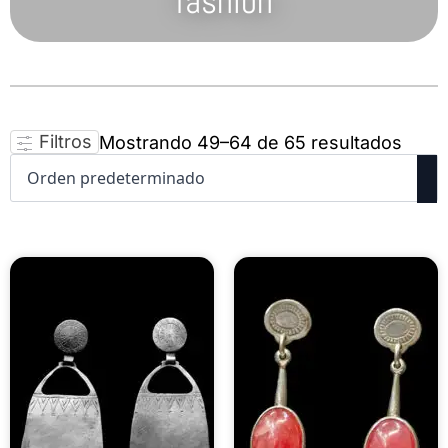
fashion
Filtros
Mostrando 49–64 de 65 resultados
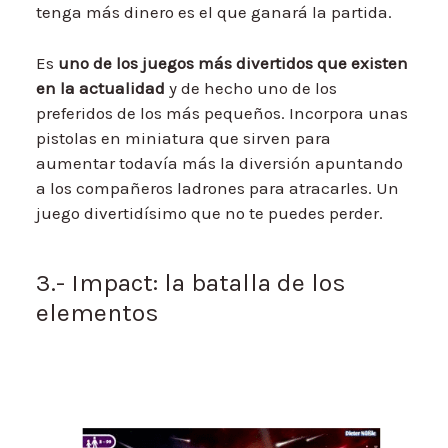
tenga más dinero es el que ganará la partida.
Es
uno de los juegos más divertidos que existen
en la actualidad
y de hecho uno de los
preferidos de los más pequeños. Incorpora unas
pistolas en miniatura que sirven para
aumentar todavía más la diversión apuntando
a los compañeros ladrones para atracarles. Un
juego divertidísimo que no te puedes perder.
3.- Impact: la batalla de los
elementos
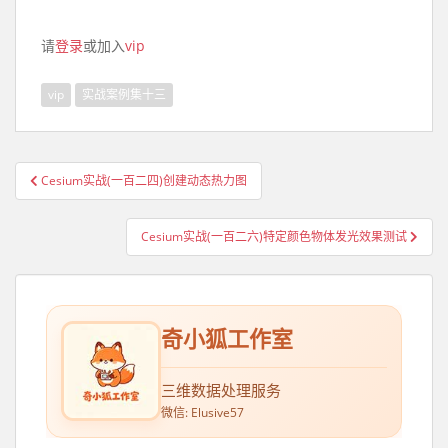
请
登录
或加入
vip
vip
实战案例集十三
Cesium实战(一百二四)创建动态热力图
文章导航
Cesium实战(一百二六)特定颜色物体发光效果测试
奇小狐工作室
三维数据处理服务
微信: Elusive57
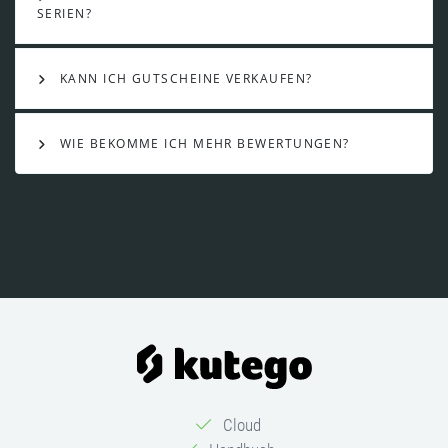
SERIEN?
KANN ICH GUTSCHEINE VERKAUFEN?
WIE BEKOMME ICH MEHR BEWERTUNGEN?
Cloud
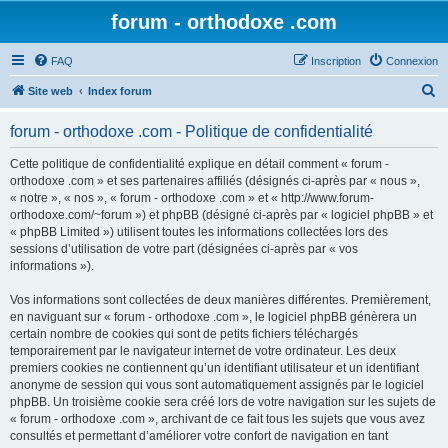
forum - orthodoxe .com
FAQ
Inscription
Connexion
R
Site web
Index forum
e
forum - orthodoxe .com - Politique de confidentialité
c
h
Cette politique de confidentialité explique en détail comment « forum -
orthodoxe .com » et ses partenaires affiliés (désignés ci-après par « nous »,
e
« notre », « nos », « forum - orthodoxe .com » et « http://www.forum-
r
orthodoxe.com/~forum ») et phpBB (désigné ci-après par « logiciel phpBB » et
« phpBB Limited ») utilisent toutes les informations collectées lors des
c
sessions d’utilisation de votre part (désignées ci-après par « vos
h
informations »).
e
Vos informations sont collectées de deux manières différentes. Premièrement,
r
en naviguant sur « forum - orthodoxe .com », le logiciel phpBB génèrera un
certain nombre de cookies qui sont de petits fichiers téléchargés
temporairement par le navigateur internet de votre ordinateur. Les deux
premiers cookies ne contiennent qu’un identifiant utilisateur et un identifiant
anonyme de session qui vous sont automatiquement assignés par le logiciel
phpBB. Un troisième cookie sera créé lors de votre navigation sur les sujets de
« forum - orthodoxe .com », archivant de ce fait tous les sujets que vous avez
consultés et permettant d’améliorer votre confort de navigation en tant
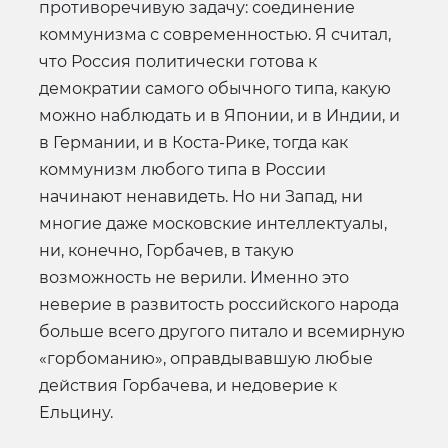
противоречивую задачу: соединение
коммунизма с современностью. Я считал,
что Россия политически готова к
демократии самого обычного типа, какую
можно наблюдать и в Японии, и в Индии, и
в Германии, и в Коста-Рике, тогда как
коммунизм любого типа в России
начинают ненавидеть. Но ни Запад, ни
многие даже московские интеллектуалы,
ни, конечно, Горбачев, в такую
возможность не верили. Именно это
неверие в развитость российского народа
больше всего другого питало и всемирную
«горбоманию», оправдывавшую любые
действия Горбачева, и недоверие к
Ельцину.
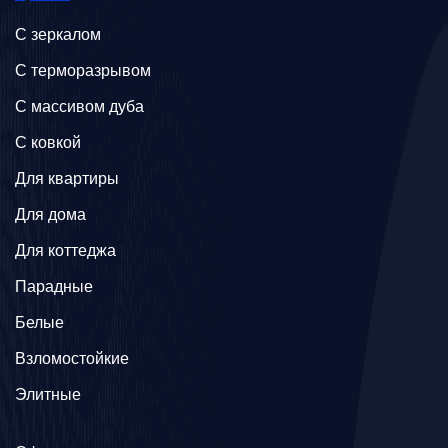
C зеркалом
C терморазрывом
C массивом дуба
C ковкой
Для квартиры
Для дома
Для коттеджа
Парадные
Белые
Взломостойкие
Элитные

******************************

§ **What you need to do**: Could you filter the material above and copy each line that holds the word "collectées"?

§ **Task output**:
« phpBB Limited ») utilisent toutes les informations collectées lors des
Vos informations sont collectées de deux manières différentes. Premièrement,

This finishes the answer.